The exhibition tour starts off in a pleasant household setting, but visitors soon find themselves in a haunted house with dank passageways, filled with unexpected and spooky surprises waiting to spring out at them at the next corner, coming from the living room, the bedroom, bathroom or even the kitchen.
The exhibition is a collaborative work created by Japan’s Fuji Television Network and the National Museum of Emerging Science and Innovation, and was brought to the center yesterday for a three-month period until Sept. 2.
The tour includes a sequence of four exhibition areas — the “experience” area stimulates people’s fear by leading them through a haunted house setting filled with scary interactive devices, while the “learning” area explains the scientific theories behind the emotion, such as why people feel scared, how they react, the relation between memory and fear experiences, and how to control your fear.

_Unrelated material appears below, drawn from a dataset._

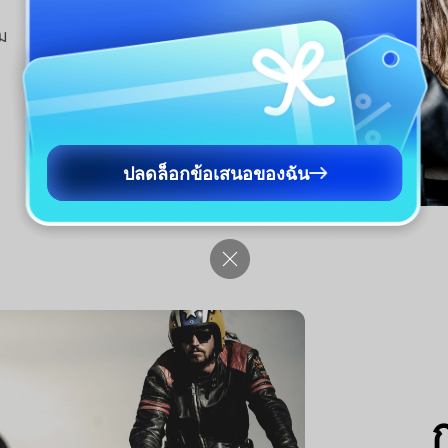
ิม
ปลดล็อกข้อเสนอของฉัน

The “observation” area allows visitors to observe other visitors getting scared in the haunted house, and the “experiment” area provides a hands-on opportunity for visitors to control the devices to scare other people.
“People tend to often have feelings of fear, which is an inevitable emotion that we inherited from birth. The exhibition utilizes devices made with the latest technology and the applied situational factors that produce fear in the settings, to give the visitors the scariest possible experience,” the center said, quoting the words from the curator at Fuji Television Network.
Other than the excitement of being scared and scaring other people, the exhibition also reveals the scientific explanations behind people’s fears, the center’s director Chu Nan-shyan (朱楠賢) said, adding that this blend allows the exhibition to provide an unique experience with educational meaning to the visitors.